Most couples I know – including me and The Beard – have made at least some kind of effort to end up with a balanced bridal party or symmetrical bridal party. That might mean six bridesmaids and six groomsmen or, less commonly, six bridesmaids and four groomsmen (or groomsmaids and bridesmen) who divide themselves evenly among the “bride’s side” and the “groom’s side” of the altar. Even less commonly you’ll see a mixed bag of gentlemen and ladies arranged on either side of the happy couple, in no set male-female order, but still with the same number of people on either side.
What can we learn from this? First, I think we can safely assume that the trend toward balance and symmetry has more to do with wedding photography than it does with family or friends. Just because the bride has ten best girlfriends doesn’t mean the groom has ten best buds (or brothers or even close cousins or coworkers). And then there’s gender – I still see the same sex-segregated wedding parties even in now when us chicks have plenty of dude friends (and vice versa). Second, “tradition” plays a big part in this, with brides and grooms never considering that they might have a mixed, uneven, or alternative wedding party because no one suggested they could.
So this is me suggesting it. Before you rack your brains to find another friend you like enough to complete your half of the wedding party, think about why you’re even thinking in terms of halves. Once you’ve wrapped your mind around the idea that your wedding photos can still look awesome without having equal numbers of bridesmaids and groomsmen, it’s time to start thinking outside of the box when it comes to wedding attendant orientation. See, the reason balance and symmetry work so well is that bridesmaids and groomsmen (and groomsmaids and bridesmen) usually stand lined up on either side of the bride and groom. And that, ladies and gents, is that I want to talk about!

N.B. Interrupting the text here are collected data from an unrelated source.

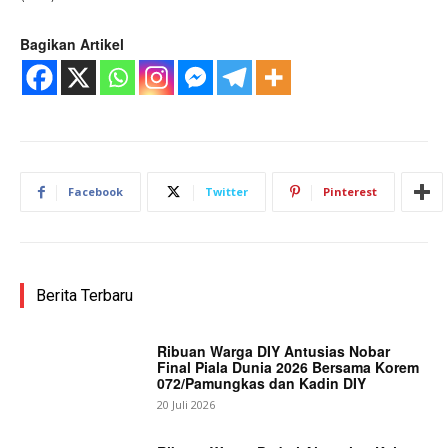
Bagikan Artikel
Facebook
Twitter
Pinterest
Berita Terbaru
Ribuan Warga DIY Antusias Nobar
Final Piala Dunia 2026 Bersama Korem
072/Pamungkas dan Kadin DIY
20 Juli 2026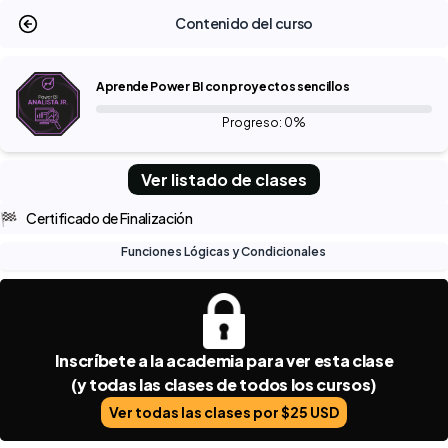
Contenido del curso
Aprende Power BI con proyectos sencillos
Progreso: 0%
Ver listado de clases
🏁
Certificado de Finalización
Funciones Lógicas y Condicionales
Inscríbete a la academia para ver esta clase
(y todas las clases de todos los cursos)
Ver todas las clases por $25 USD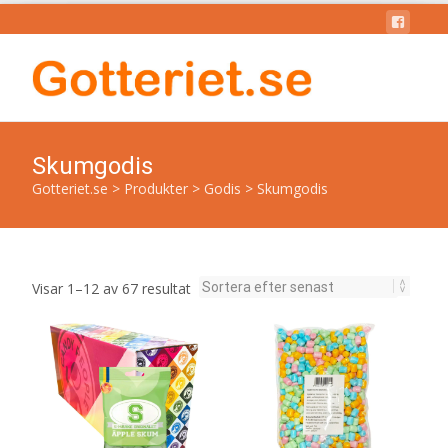
Skumgodis
Gotteriet.se
>
Produkter
>
Godis
>
Skumgodis
Sortera
Visar 1–12 av 67 resultat
efter
senaste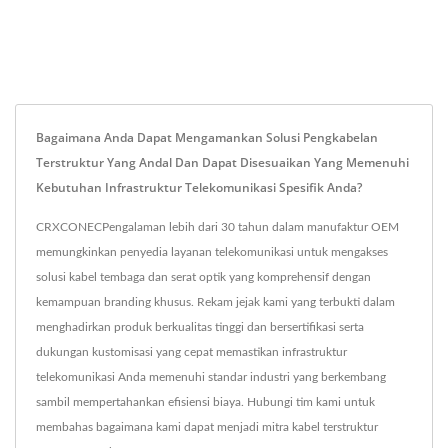
Bagaimana Anda Dapat Mengamankan Solusi Pengkabelan
Terstruktur Yang Andal Dan Dapat Disesuaikan Yang Memenuhi
Kebutuhan Infrastruktur Telekomunikasi Spesifik Anda?
CRXCONECPengalaman lebih dari 30 tahun dalam manufaktur OEM
memungkinkan penyedia layanan telekomunikasi untuk mengakses
solusi kabel tembaga dan serat optik yang komprehensif dengan
kemampuan branding khusus. Rekam jejak kami yang terbukti dalam
menghadirkan produk berkualitas tinggi dan bersertifikasi serta
dukungan kustomisasi yang cepat memastikan infrastruktur
telekomunikasi Anda memenuhi standar industri yang berkembang
sambil mempertahankan efisiensi biaya. Hubungi tim kami untuk
membahas bagaimana kami dapat menjadi mitra kabel terstruktur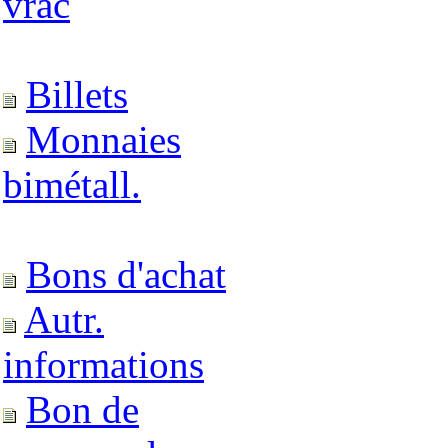
vrac
Billets
Monnaies
bimétall.
Bons d'achat
Autr.
informations
Bon de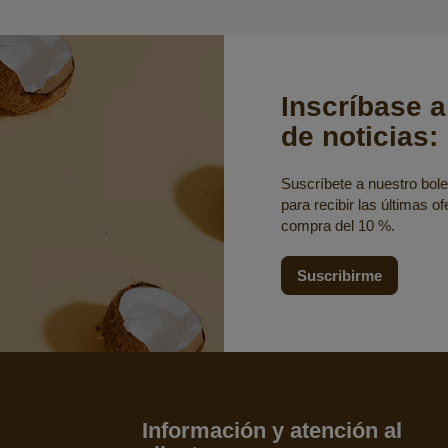
Inscríbase a
de noticias:
Suscríbete a nuestro bolet
para recibir las últimas o
compra del 10 %.
Suscribirme
Información y atención al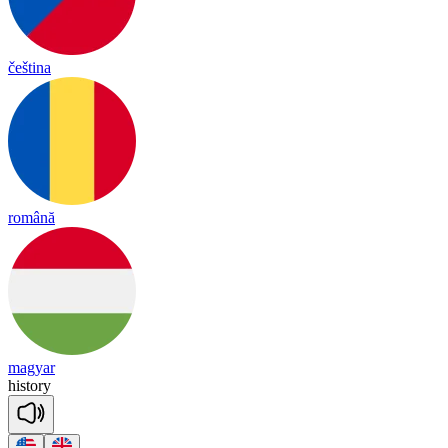
čeština
română
magyar
his
to
ry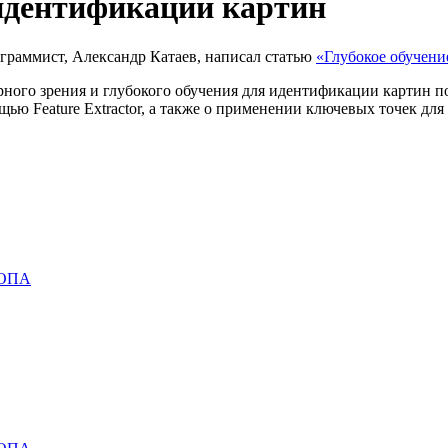
 идентификации картин
ограммист, Александр Катаев, написал статью
«Глубокое обучени
го зрения и глубокого обучения для идентификации картин по б
мощью Feature Extractor, а также о применении ключевых точек д
ОПА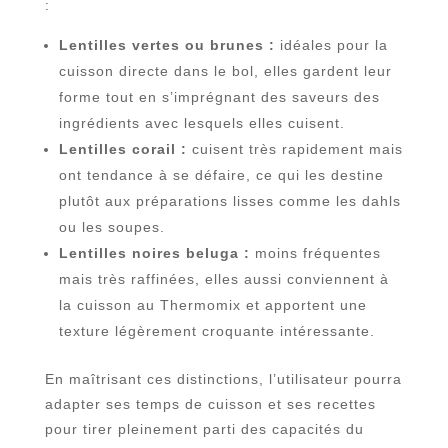
:
Lentilles vertes ou brunes :
idéales pour la
cuisson directe dans le bol, elles gardent leur
forme tout en s’imprégnant des saveurs des
ingrédients avec lesquels elles cuisent.
Lentilles corail :
cuisent très rapidement mais
ont tendance à se défaire, ce qui les destine
plutôt aux préparations lisses comme les dahls
ou les soupes.
Lentilles noires beluga :
moins fréquentes
mais très raffinées, elles aussi conviennent à
la cuisson au Thermomix et apportent une
texture légèrement croquante intéressante.
En maîtrisant ces distinctions, l’utilisateur pourra
adapter ses temps de cuisson et ses recettes
pour tirer pleinement parti des capacités du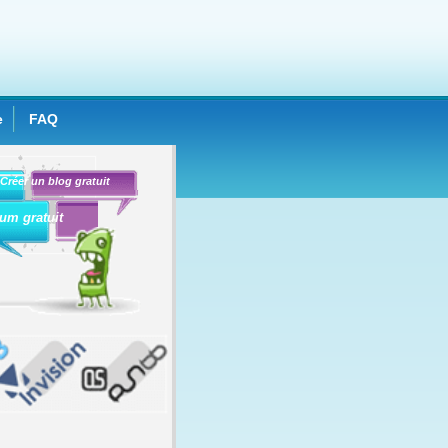
e
FAQ
Créer un blog gratuit
um gratuit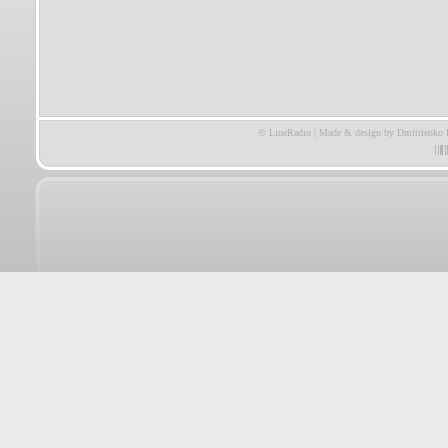
© LineRadio | Made & design by Dmitrienko 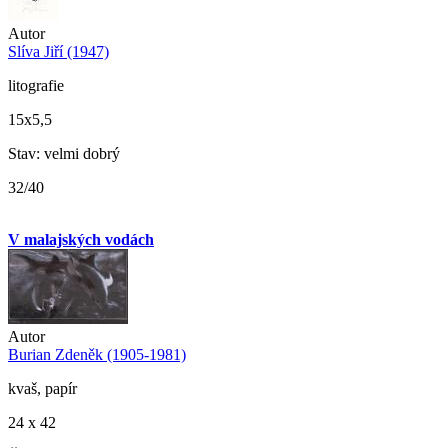
Autor
Slíva Jiří (1947)
litografie
15x5,5
Stav: velmi dobrý
32/40
V malajských vodách
Autor
Burian Zdeněk (1905-1981)
kvaš, papír
24 x 42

There are plenty of reasons not to have your wedding attendants flanking you and your sweetie during the ceremony, particularly when you’re saying your vows at a venue that doesn’t exactly accommodate a long line of people spaced out side-by-side. Which brings us to our first alternative attendant orientation option:
Please Be Seated
I’ve been to at least one rather religious wedding where the attendants did not stand/kneel at the altar along with the bride and groom, but instead were seated in the front-most pews with the bridesmaids all on the bride’s side and the groomsmen all on the groom’s side. This is a great option for couples getting married in a small space or couples who still feel a little weird about having more bridesmaids than groomsmen or more groomsmen than bridesmaids. I couldn’t tell you how many attendants the couple I just described had since my attention was focused on the bride and groom during the ceremony. Come to think of it, this is also a great option for brides and grooms who want their guests to focus on the ceremony (as opposed to clothes and flowers and shoes) or those using an alternative seating arrangement like this one.
Circle of Friends
It’s not uncommon nowadays for the bride and groom to have lots of friends, even very, very close friends, in common, making it difficult to decide who will stand with whom in a non sex-segregated wedding party. The bride and groom who share their best buds might consider doing away with his and her attendants and having their men and maids stand around them in either a semi-circle or even a full circle if their venue supports doing so or they’ve opted for a circular seating arrangement. They’ll be surrounded by their circle of friends (and family, too) when they say their “I dos,” which seems like a pretty memorable and beautiful way to begin married life!
Face the Crowd
Imagine you and your intended standing in front of your officiant with your backs to your wedding guests. Where are the bride and groom’s attendants? Behind the officiant! They’re facing the assembled wedding guests (but focusing on bride and groom, natch) either in a semi-circle curving around the trio or in the more traditional straight line. Orienting the wedding attendants in this way allows the bride and groom to enjoy the feeling of being flanked by their most important loved ones both in the front (bridesmaids, etc.) and in the back (moms, dads, and other VIPs in the front rows). Everyone can still see the bride and groom, including that most important individual, the wedding photographer, and there are again no sides for the couple to worry about if they’d prefer to share attendants.
These different ways of orienting your wedding party at your ceremony work with sex-segregated attendant groups or mixed groups, and it makes no difference whether the bride has bridesmaids or bridesmen or the groom has groomsmen or groomsmaids. In fact, wedding parties that don’t quite fit the usual mold can work better in non-traditional orientations because wedding guests and, later, people looking at the wedding photos, aren’t expecting to see symmetry!